For eleven-year-old Ellie Sanders, her father has always been the rock that she could cling to when her mother’s emotional troubles became too frightening. But when he comes under the thrall of the pretty teenager who raises vegetables and tomatoes for sale at the general store that he runs, Ellie sees her security slowly slipping away. Now she must be witness and warden to her mother’s gradual slide into madness.
I don’t think I can honestly do Tomato Girl justice, or put into words how much I love this novel. It’s an engaging story that had me reading into the wee hours of the morning as I was dying to know what happened to Ellie, her mother, her father, and the tomato girl, Tess.
“I follow Mama as she weaves her way between the vegetable stands. If I stay close enough, and keep my arms to my sides, maybe I can disappear behind the dark curtains of her coat. Like a girl on a stage, I pretend my life belongs to someone else. This is not my life, I whisper. But of course, I can’t even convince myself. This is the only life I know, this one that started when Daddy left. My old one is as far away as the stars. Maybe this new life is the real one and the life before only make believe.” (pg. 7)
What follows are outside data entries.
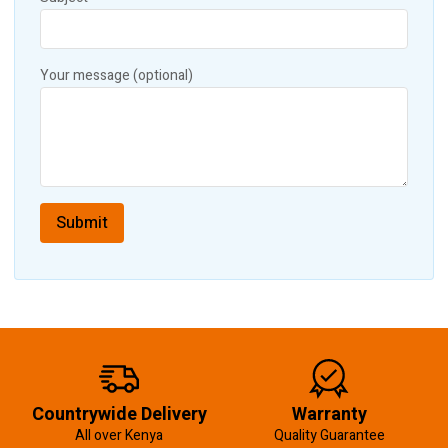
Your message (optional)
Countrywide Delivery
Warranty
All over Kenya
Quality Guarantee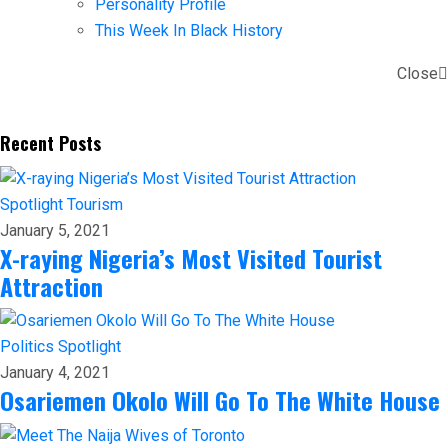
Personality Profile
This Week In Black History
Close
Recent Posts
Spotlight
Tourism
January 5, 2021
X-raying Nigeria’s Most Visited Tourist
Attraction
Politics
Spotlight
January 4, 2021
Osariemen Okolo Will Go To The White House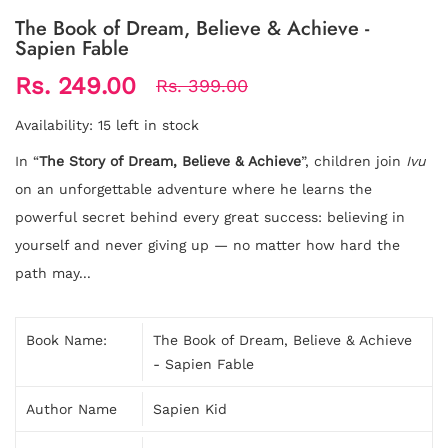
The Book of Dream, Believe & Achieve -
Sapien Fable
Rs. 249.00
Rs. 399.00
Availability:
15 left in stock
In “
The Story of Dream, Believe & Achieve
”, children join
Ivu
on an unforgettable adventure where he learns the
powerful secret behind every great success: believing in
yourself and never giving up — no matter how hard the
path may...
Book Name:
The Book of Dream, Believe & Achieve
- Sapien Fable
Author Name
Sapien Kid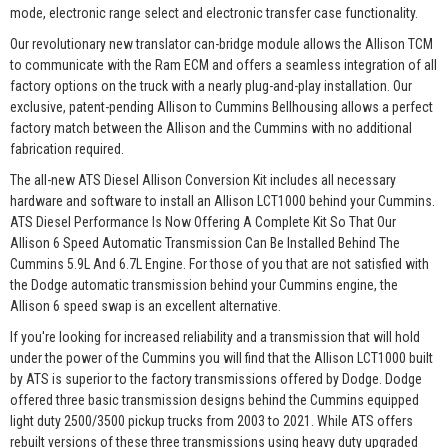
mode, electronic range select and electronic transfer case functionality.
Our revolutionary new translator can-bridge module allows the Allison TCM
to communicate with the Ram ECM and offers a seamless integration of all
factory options on the truck with a nearly plug-and-play installation. Our
exclusive, patent-pending Allison to Cummins Bellhousing allows a perfect
factory match between the Allison and the Cummins with no additional
fabrication required.
The all-new ATS Diesel Allison Conversion Kit includes all necessary
hardware and software to install an Allison LCT1000 behind your Cummins.
ATS Diesel Performance Is Now Offering A Complete Kit So That Our
Allison 6 Speed Automatic Transmission Can Be Installed Behind The
Cummins 5.9L And 6.7L Engine. For those of you that are not satisfied with
the Dodge automatic transmission behind your Cummins engine, the
Allison 6 speed swap is an excellent alternative.
If you're looking for increased reliability and a transmission that will hold
under the power of the Cummins you will find that the Allison LCT1000 built
by ATS is superior to the factory transmissions offered by Dodge. Dodge
offered three basic transmission designs behind the Cummins equipped
light duty 2500/3500 pickup trucks from 2003 to 2021. While ATS offers
rebuilt versions of these three transmissions using heavy duty upgraded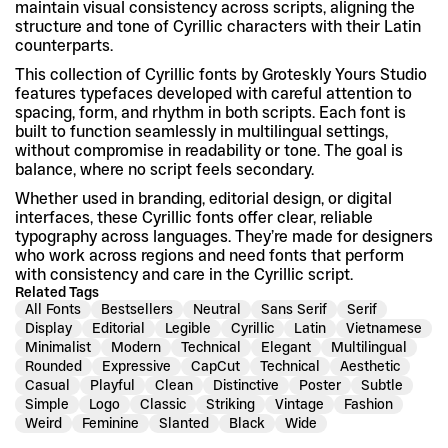
maintain visual consistency across scripts, aligning the 
structure and tone of Cyrillic characters with their Latin 
counterparts.
This collection of Cyrillic fonts by Groteskly Yours Studio 
features typefaces developed with careful attention to 
spacing, form, and rhythm in both scripts. Each font is 
built to function seamlessly in multilingual settings, 
without compromise in readability or tone. The goal is 
balance, where no script feels secondary.
Whether used in branding, editorial design, or digital 
interfaces, these Cyrillic fonts offer clear, reliable 
typography across languages. They’re made for designers 
who work across regions and need fonts that perform 
with consistency and care in the Cyrillic script.
Related Tags
All Fonts
Bestsellers
Neutral
Sans Serif
Serif
Display
Editorial
Legible
Cyrillic
Latin
Vietnamese
Minimalist
Modern
Technical
Elegant
Multilingual
Rounded
Expressive
CapCut
Technical
Aesthetic
Casual
Playful
Clean
Distinctive
Poster
Subtle
Simple
Logo
Classic
Striking
Vintage
Fashion
Weird
Feminine
Slanted
Black
Wide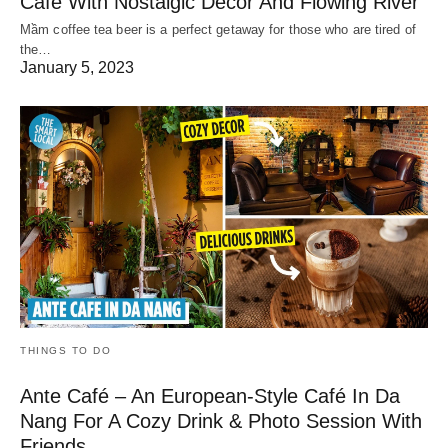
Cafe With Nostalgic Decor And Flowing River
Mầm coffee tea beer is a perfect getaway for those who are tired of
the…
January 5, 2023
THINGS TO DO
Ante Café – An European-Style Café In Da
Nang For A Cozy Drink & Photo Session With
Friends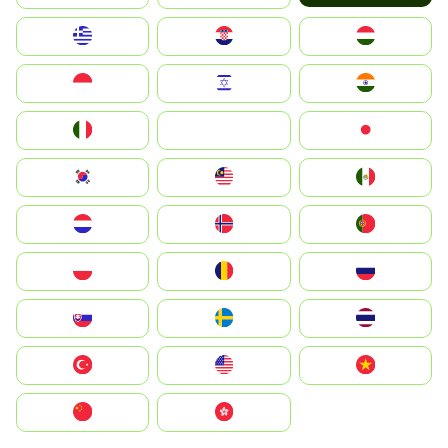
Greece
Hrvatska
Magyarország
Indonesia
Israel
India
Italia
JA
Japan
South Korea
Malay
Mexico
Nederland
Norge
Portugal
Polska
România
Россия
Slovensko
Ruoŧŧa
ไทย
Türkiye
United States
Vietnam
中国
中國香港特別行政區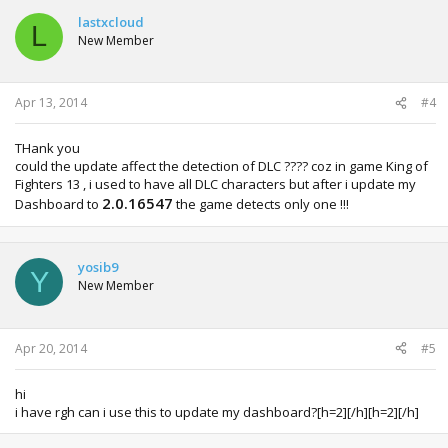
lastxcloud
L
New Member
Apr 13, 2014
#4
THank you
could the update affect the detection of DLC ???? coz in game King of
Fighters 13 , i used to have all DLC characters but after i update my
2.0.16547
Dashboard to
the game detects only one !!!
yosib9
Y
New Member
Apr 20, 2014
#5
hi
i have rgh can i use this to update my dashboard?[h=2][/h][h=2][/h]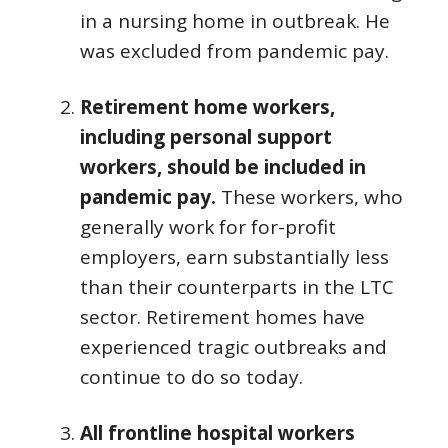
in a nursing home in outbreak. He
was excluded from pandemic pay.
Retirement home workers,
including personal support
workers, should be included in
pandemic pay.
These workers, who
generally work for for-profit
employers, earn substantially less
than their counterparts in the LTC
sector. Retirement homes have
experienced tragic outbreaks and
continue to do so today.
All frontline hospital workers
I just loved this book – the intensity, the storyline, the characters, the writing. Ellie’s voice is perfectly formulated, and her character is so genuine. Her haunting story seems like something that could happen, something that does happen. An amazing debut novel, I could see Ellie’s world and feel her emotions because the writing is so vivid, so beautiful. It seams odd to say that something so dark can be beautiful, but it is.
- Pupek, Jayne. Tomato Girl. Chapel Hill, NC: Algonquin Books, 2008. Print. 298 pgs. ISBN: 1565124723. Source: Library.